Please note that this process can be expensive on a machine that is serving many connections. The behaviour of the
pattern matching can be controlled with the following setting:

```text
[registry]
    allow by dns = heuristic
```

The settings are:

- `yes` allows the pattern to match DNS names.
- `no` disables DNS matching for the patterns (they only match IP addresses).
- `heuristic` will estimate if the patterns should match FQDNs by the presence or absence of `:`s or alpha-characters.

### Where is the registry database stored?

`/var/lib/netdata/registry/*.db`

There can be up to 2 files:

- `registry-log.db`, the transaction log

    all incoming requests that affect the registry are saved in this file in real-time.

- `registry.db`, the database
  
    every `[registry].registry save db every new entries` entries in `registry-log.db`, Netdata will save its database to `registry.db` and empty `registry-log.db`.

Both files are machine readable text files.

### How can I disable the SameSite and Secure cookies?

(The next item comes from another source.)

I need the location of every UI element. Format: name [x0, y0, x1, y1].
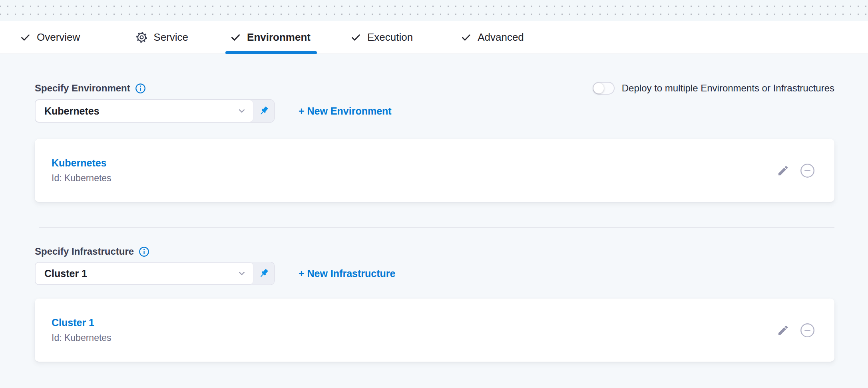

Beginning with `v1.30.0`, when the Netdata Agent's web server processes a request, it delivers the `SameSite=none`
and `Secure` cookies. If you have problems accessing the local Agent dashboard or Netdata Cloud, disable these
cookies by [editing `netdata.conf`](/docs/netdata-agent/configuration/README.md#edit-a-configuration-file-using-edit-config):

```text
[registry]
    enable cookies SameSite and Secure = no
```

## The future

The registry opens a whole world of new possibilities for Netdata. Check here what we think:
<https://github.com/netdata/netdata/issues/416>

## Troubleshooting the registry

The registry URL should be set to the URL of a Netdata dashboard. This server has to have `[registry].enabled = yes`.
So, accessing the registry URL directly with your web browser, should present the dashboard of the Netdata operating the
registry.

To use the registry, your web browser needs to support **third party cookies**, since the cookies are set by the
registry while you are browsing the dashboard of another Netdata server. The registry, the first time it sees a new web
browser it tries to figure if the web browser has cookies enabled or not. It does this by setting a cookie and
redirecting the browser back to itself hoping that it will receive the cookie. If it does not receive the cookie, the
registry will keep redirecting your web browser back to itself, which after a few redirects will fail with an error like
this:

```text
ERROR 409: Cannot ACCESS netdata registry: https://registry.my-netdata.io responded with: {"status":"redirect","registry":"https://registry.my-netdata.io"}
```

This error is printed on your web browser console (press F12 on your browser to see it).